Tes Schimer dilakukan untuk menilai fungsi lakrimasi dari mata. Cara pemeriksaan dengan
meletakkan kertas hisap atau lakmus lebar 0,5 cm panjang 5-10 cm pada dasar konjungtiva.
Setelah tiga menit, panjang dari bagian strip yang menjadi basah dibandingkan dengan sisi
satunya. Freys menyatakan bahwa kalau ada beda kanan dan kiri lebih atau sama dengan 50%
dianggap patologis.
f. Refleks stapedius
Untuk menilai reflex stapedius digunakan elektoakustik impedans meter, yaitu dengan
cara memberikan ransangan pada muskulus stapedius yang bertujuan untuk mengetahui
fungsi N. stapedius cabang N.VII.
g. Uji audiologik
Setiap pasien yang menderita paralisis saraf fasialis perlu menjalani pemeriksaan
audiogram lengkap. Pengujian termasuk hantaran udara dan hantaran tulang, timpanometri
dan reflex stapes. Fungsi saraf cranial kedelapan dapat dinilai dengan menggunakan uji
respon auditorik yang dibangkitkan dari batang otak. Uji ini bermanfaat dalam mendeteksi
patologi kanalis akustikus internus. Suatu tuli konduktif dapat memberikan kesan suatu
kelainan dalam telinga tengah, dan dengan memandang syaraf fasialis yang terpapar pada
daerah ini, perlu dipertimbangkan suatu sumber infeksi. Jika terjadi kelumpuhan saraf
ketujuh pada waktu otitis media akut, maka mungkin gangguan saraf pada telinga tengah.

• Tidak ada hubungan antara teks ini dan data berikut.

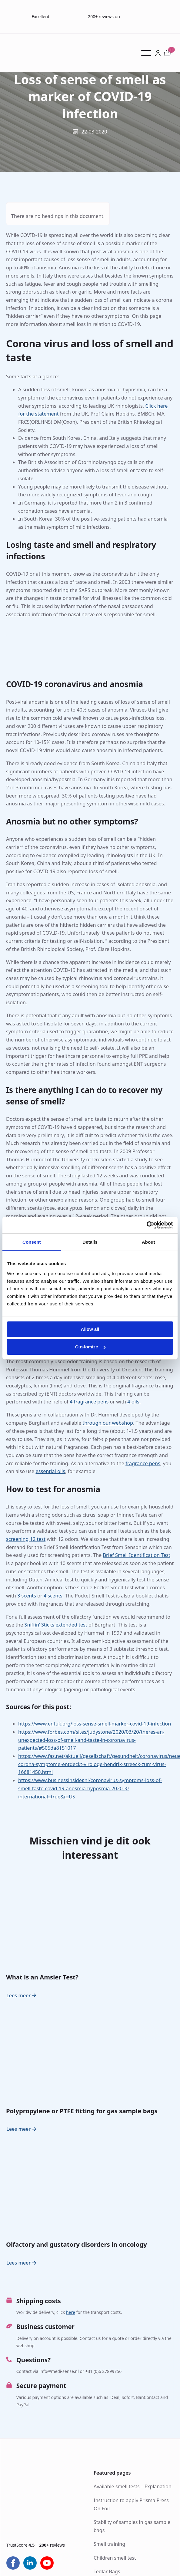 The image size is (180, 2576). What do you see at coordinates (109, 2544) in the screenshot?
I see `Smell training` at bounding box center [109, 2544].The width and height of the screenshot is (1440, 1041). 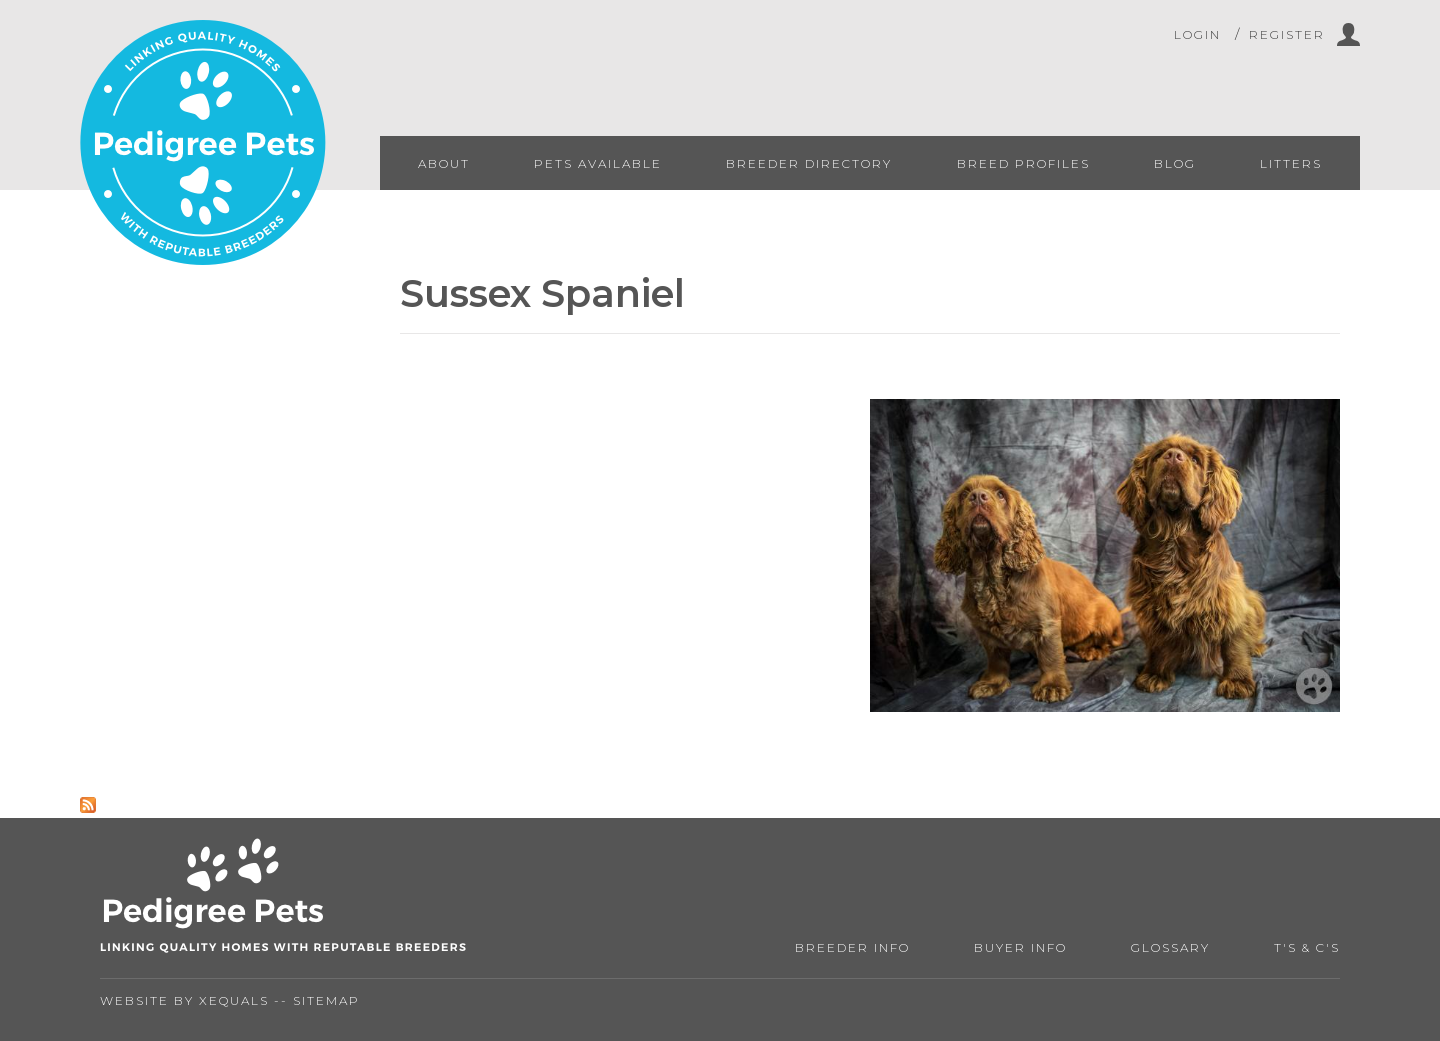 I want to click on Buyer Info, so click(x=1020, y=947).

Pengujian reflek dapat dilakukan pada telinga ipsilateral atau kontralateral dengan
menggunakan suatu nada yang keras, yang akan membangkitkan respon suatu gerakan reflek
dari otot stapedius. Gerakan ini mengubah tegangan membrane timpani dan menyebabkan
perubahan impedansi rantai osikular. Jika nada tersebut diperdengarkan pada belahan telinga
yang normal, dan reflek ini pada perangsangan kedua telinga mengesankan suatu kelainan
pada bagian aferen saraf kranialis.
h. Sinkinesis
Sinkinesis menetukan suatu komplikasi dari kelumpuhan saraf fasialis yang sering kita
jumpai. Cara mengetahui ada tidaknya sinkinesis adalah sebagai berikut :
- Penderita diminta untuk memenjamkan mata kuat-kuat kemudian kita melihat
pergerakan otot-otot pada daerah sudut bibir atas. Kalau pergerakan normal pada
kedua sisi dinilai dengan angka dua (2). Kalau pergerakan pada sisi paresis lebih
(hiper) dibandingkan dengan sisi normal nilainya dikurangi satu (-1) atau dua (-2),
tergantung dari gradasinya.
- Penderita diminta untuk tertawa lebar sambil memperlihatkan gigi, kemudian kita
melihat pergerakan otot-otot pada sudut mata bawah. Penilaian seperti pada (a).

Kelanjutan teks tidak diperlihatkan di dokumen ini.